A morning children’s concert on day three with pieces of music from Fantasia, the film Stokowski and Walt Disney made to popularize classical music, preceded the final audience favorite fest. The selections ranged from Stokowski’s most famous Bach orchestration to the Dukas Sorcerer’s Apprentice accompanying Mickey Mouse on film to more Wagner to the un-Stokowskian jazzy West Side Story Dances of Leonard Bernstein that made the Firebird Suite, which followed, sound like a quiet interlude. A heat wave in Philadelphia had sweat flying off the forehead of the new music director as he led the orchestra and the audience through Strauss’s Radetzky March.

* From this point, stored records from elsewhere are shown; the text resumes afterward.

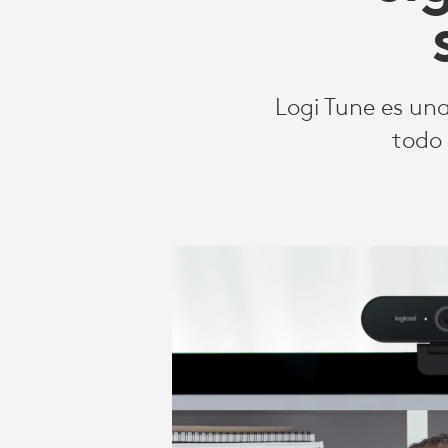
TUNE
MEJORA
Logi Tune es un
todo 
LAS
VIDEOCONFE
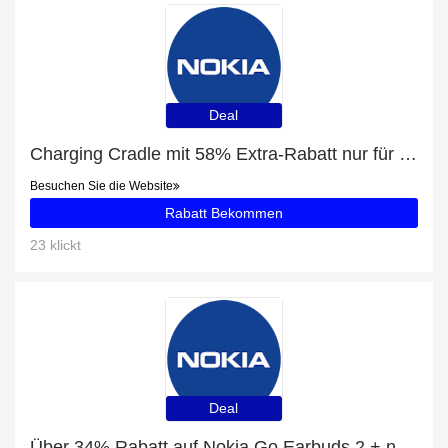
Deal
Charging Cradle mit 58% Extra-Rabatt nur für begrenzte Zeit
Besuchen Sie die Website
Rabatt Bekommen
23 klickt
Deal
Über 34% Rabatt auf Nokia Go Earbuds 2 + nur für EU-Kunden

Each night the non-subscription audiences stood and cheered lustily for their new music director and its re-invigorated orchestra. The attire was casual. The ages varied. The mix of Philadelphia folks was diverse. There were music students and music professionals. What everyone had in common was that they were there for the music. Period.  Classical music-making appears back as one of Philadelphia’s chief commodities. For years the Philadelphia Orchestra was synonymous with polished sound, great artists and an audience with a genuine love of the music. Yes, there were the society matrons and the blue-bloods and corporate contributors and the shoppers, but the music-making was king, largely because Stokowski, Ormandy, Muti and others commanded it. That same ‘stoked’ group of concert-goers now awaits the start of the Nézet-Séguin era with eager anticipation. It will be important that the current management does not take them for granted.